**Work instruction**
The entries below contain a stretch that opens with the line containing "Je cède à présent" and closes with the line containing "patrones dietéticos que"; set down that stretch exactly, both ends included, and nothing else.

== Task material ==

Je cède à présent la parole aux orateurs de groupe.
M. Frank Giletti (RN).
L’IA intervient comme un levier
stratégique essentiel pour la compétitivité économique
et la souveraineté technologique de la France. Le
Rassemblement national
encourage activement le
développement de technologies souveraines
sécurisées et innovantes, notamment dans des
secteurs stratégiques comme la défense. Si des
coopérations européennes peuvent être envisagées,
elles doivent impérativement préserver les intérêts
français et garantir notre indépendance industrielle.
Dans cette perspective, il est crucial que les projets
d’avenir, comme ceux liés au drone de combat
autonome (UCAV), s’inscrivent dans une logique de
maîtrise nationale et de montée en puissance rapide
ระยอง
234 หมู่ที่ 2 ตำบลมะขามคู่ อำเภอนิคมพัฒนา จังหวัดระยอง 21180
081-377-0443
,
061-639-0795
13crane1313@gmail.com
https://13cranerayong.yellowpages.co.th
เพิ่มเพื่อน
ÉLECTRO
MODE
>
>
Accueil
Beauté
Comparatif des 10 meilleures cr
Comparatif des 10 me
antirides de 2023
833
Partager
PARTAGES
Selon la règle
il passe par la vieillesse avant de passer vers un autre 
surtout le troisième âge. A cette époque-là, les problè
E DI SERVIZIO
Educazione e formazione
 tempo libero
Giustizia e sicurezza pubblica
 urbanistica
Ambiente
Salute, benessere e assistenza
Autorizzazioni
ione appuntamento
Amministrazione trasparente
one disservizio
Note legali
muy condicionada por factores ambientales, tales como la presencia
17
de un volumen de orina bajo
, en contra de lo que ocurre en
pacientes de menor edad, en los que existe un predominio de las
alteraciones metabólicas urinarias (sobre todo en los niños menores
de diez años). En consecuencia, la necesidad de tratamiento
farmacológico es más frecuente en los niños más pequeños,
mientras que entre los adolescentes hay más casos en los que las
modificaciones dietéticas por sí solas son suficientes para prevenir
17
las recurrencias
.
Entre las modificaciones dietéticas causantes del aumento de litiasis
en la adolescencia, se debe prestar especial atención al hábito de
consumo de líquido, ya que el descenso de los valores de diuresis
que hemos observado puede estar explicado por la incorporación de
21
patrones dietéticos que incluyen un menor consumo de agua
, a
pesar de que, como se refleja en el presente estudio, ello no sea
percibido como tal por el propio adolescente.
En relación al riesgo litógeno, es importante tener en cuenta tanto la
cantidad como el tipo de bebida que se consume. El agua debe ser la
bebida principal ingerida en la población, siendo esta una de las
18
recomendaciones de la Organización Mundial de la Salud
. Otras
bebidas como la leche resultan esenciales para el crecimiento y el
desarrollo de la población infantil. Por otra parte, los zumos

===
== Task material ==

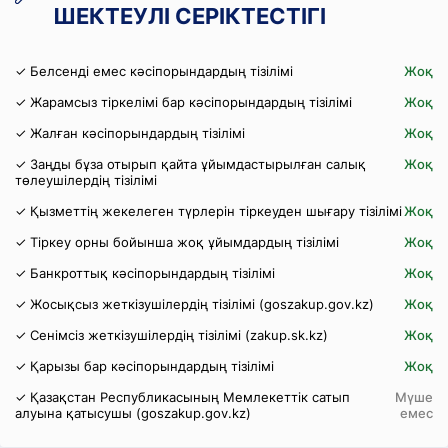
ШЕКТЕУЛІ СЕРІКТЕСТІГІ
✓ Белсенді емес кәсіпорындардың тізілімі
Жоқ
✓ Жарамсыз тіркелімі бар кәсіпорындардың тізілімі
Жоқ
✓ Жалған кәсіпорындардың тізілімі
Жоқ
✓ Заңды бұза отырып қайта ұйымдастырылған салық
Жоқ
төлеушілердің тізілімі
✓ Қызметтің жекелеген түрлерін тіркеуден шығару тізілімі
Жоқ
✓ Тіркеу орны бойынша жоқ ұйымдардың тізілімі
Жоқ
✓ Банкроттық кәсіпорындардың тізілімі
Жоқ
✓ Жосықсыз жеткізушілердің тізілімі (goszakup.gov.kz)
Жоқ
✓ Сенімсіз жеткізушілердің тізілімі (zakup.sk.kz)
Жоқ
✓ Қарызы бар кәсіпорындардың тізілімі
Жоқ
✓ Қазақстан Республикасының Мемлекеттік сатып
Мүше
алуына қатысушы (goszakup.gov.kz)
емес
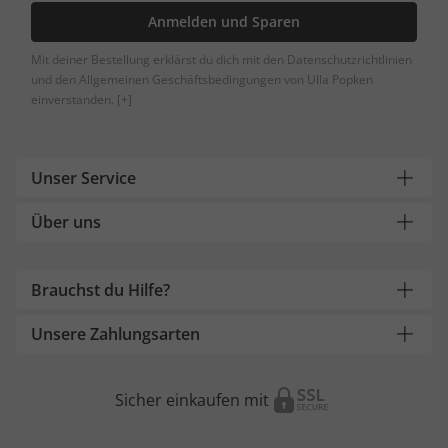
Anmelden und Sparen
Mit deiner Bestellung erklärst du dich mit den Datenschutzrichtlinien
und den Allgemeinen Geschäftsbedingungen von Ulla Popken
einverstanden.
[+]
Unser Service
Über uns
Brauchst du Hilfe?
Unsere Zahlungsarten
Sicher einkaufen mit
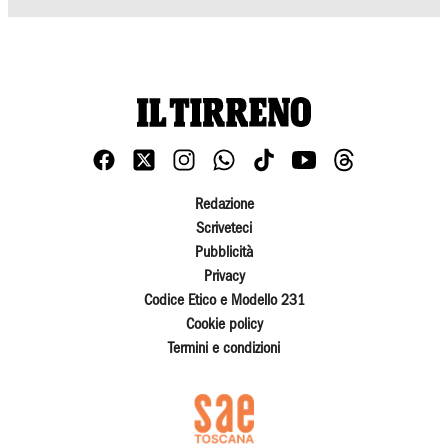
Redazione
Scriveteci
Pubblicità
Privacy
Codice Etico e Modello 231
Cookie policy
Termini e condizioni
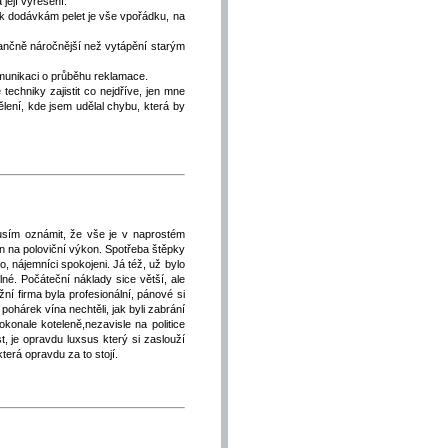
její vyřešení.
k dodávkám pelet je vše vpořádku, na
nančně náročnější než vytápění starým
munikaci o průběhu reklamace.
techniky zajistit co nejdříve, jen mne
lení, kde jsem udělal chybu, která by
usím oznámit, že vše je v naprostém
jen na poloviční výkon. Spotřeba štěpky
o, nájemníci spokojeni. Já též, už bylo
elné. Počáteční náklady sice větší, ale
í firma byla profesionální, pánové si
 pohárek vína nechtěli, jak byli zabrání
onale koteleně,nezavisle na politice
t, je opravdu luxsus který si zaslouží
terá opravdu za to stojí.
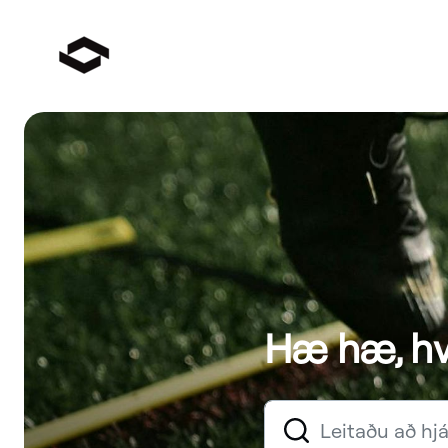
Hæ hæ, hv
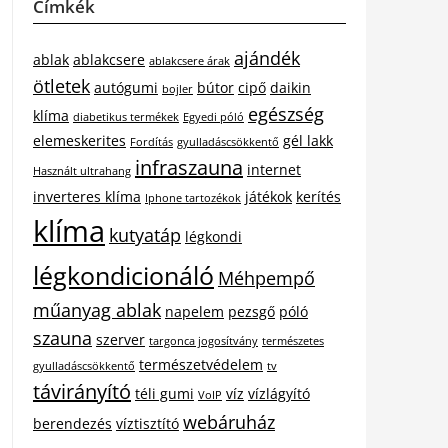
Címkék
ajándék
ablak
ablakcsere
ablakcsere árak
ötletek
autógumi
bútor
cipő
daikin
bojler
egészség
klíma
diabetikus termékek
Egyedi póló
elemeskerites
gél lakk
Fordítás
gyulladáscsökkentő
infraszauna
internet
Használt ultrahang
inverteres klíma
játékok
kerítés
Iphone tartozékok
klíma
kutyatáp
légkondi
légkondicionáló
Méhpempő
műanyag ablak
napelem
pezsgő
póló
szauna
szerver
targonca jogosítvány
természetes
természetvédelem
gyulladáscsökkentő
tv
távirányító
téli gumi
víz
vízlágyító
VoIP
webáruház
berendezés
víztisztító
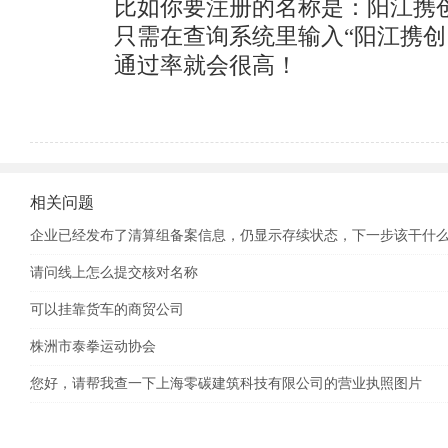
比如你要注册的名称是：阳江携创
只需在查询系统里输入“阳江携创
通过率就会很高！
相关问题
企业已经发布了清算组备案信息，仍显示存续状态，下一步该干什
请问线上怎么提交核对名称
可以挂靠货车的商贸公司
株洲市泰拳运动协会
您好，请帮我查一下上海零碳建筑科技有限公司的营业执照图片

===
== Task material ==

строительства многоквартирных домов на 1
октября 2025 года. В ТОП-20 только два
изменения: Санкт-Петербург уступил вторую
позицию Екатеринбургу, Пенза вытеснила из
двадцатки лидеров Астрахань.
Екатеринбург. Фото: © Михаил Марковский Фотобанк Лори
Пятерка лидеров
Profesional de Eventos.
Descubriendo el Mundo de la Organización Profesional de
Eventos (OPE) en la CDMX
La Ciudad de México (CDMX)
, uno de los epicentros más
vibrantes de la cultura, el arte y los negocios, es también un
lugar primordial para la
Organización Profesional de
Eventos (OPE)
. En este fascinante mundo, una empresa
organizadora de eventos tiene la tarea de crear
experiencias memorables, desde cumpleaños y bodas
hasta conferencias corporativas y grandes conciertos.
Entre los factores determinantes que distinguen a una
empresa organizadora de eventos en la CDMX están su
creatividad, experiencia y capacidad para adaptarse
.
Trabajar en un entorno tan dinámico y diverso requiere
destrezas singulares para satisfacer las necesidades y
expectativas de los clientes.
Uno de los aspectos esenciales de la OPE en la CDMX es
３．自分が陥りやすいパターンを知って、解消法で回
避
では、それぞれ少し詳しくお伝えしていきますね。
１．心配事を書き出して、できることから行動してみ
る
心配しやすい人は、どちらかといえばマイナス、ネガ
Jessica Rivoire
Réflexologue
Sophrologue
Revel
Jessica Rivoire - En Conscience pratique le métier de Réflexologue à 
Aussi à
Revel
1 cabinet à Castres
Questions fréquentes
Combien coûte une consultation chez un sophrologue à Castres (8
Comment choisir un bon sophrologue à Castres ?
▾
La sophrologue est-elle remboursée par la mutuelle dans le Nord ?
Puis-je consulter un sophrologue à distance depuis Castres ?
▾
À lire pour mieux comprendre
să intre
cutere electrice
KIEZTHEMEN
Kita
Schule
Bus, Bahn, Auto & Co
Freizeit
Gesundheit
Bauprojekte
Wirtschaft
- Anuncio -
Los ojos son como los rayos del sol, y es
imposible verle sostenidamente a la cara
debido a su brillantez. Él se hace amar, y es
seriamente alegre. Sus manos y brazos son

===

**Answer box**
Je cède à présent la parole aux orateurs de groupe.
M. Frank Giletti (RN).
L’IA intervient comme un levier
stratégique essentiel pour la compétitivité économique
et la souveraineté technologique de la France. Le
Rassemblement national
encourage activement le
développement de technologies souveraines
sécurisées et innovantes, notamment dans des
secteurs stratégiques comme la défense. Si des
coopérations européennes peuvent être envisagées,
elles doivent impérativement préserver les intérêts
français et garantir notre indépendance industrielle.
Dans cette perspective, il est crucial que les projets
d’avenir, comme ceux liés au drone de combat
autonome (UCAV), s’inscrivent dans une logique de
maîtrise nationale et de montée en puissance rapide
ระยอง
234 หมู่ที่ 2 ตำบลมะขามคู่ อำเภอนิคมพัฒนา จังหวัดระยอง 21180
081-377-0443
,
061-639-0795
13crane1313@gmail.com
https://13cranerayong.yellowpages.co.th
เพิ่มเพื่อน
ÉLECTRO
MODE
>
>
Accueil
Beauté
Comparatif des 10 meilleures cr
Comparatif des 10 me
antirides de 2023
833
Partager
PARTAGES
Selon la règle
il passe par la vieillesse avant de passer vers un autre 
surtout le troisième âge. A cette époque-là, les problè
E DI SERVIZIO
Educazione e formazione
 tempo libero
Giustizia e sicurezza pubblica
 urbanistica
Ambiente
Salute, benessere e assistenza
Autorizzazioni
ione appuntamento
Amministrazione trasparente
one disservizio
Note legali
muy condicionada por factores ambientales, tales como la presencia
17
de un volumen de orina bajo
, en contra de lo que ocurre en
pacientes de menor edad, en los que existe un predominio de las
alteraciones metabólicas urinarias (sobre todo en los niños menores
de diez años). En consecuencia, la necesidad de tratamiento
farmacológico es más frecuente en los niños más pequeños,
mientras que entre los adolescentes hay más casos en los que las
modificaciones dietéticas por sí solas son suficientes para prevenir
17
las recurrencias
.
Entre las modificaciones dietéticas causantes del aumento de litiasis
en la adolescencia, se debe prestar especial atención al hábito de
consumo de líquido, ya que el descenso de los valores de diuresis
que hemos observado puede estar explicado por la incorporación de
21
patrones dietéticos que incluyen un menor consumo de agua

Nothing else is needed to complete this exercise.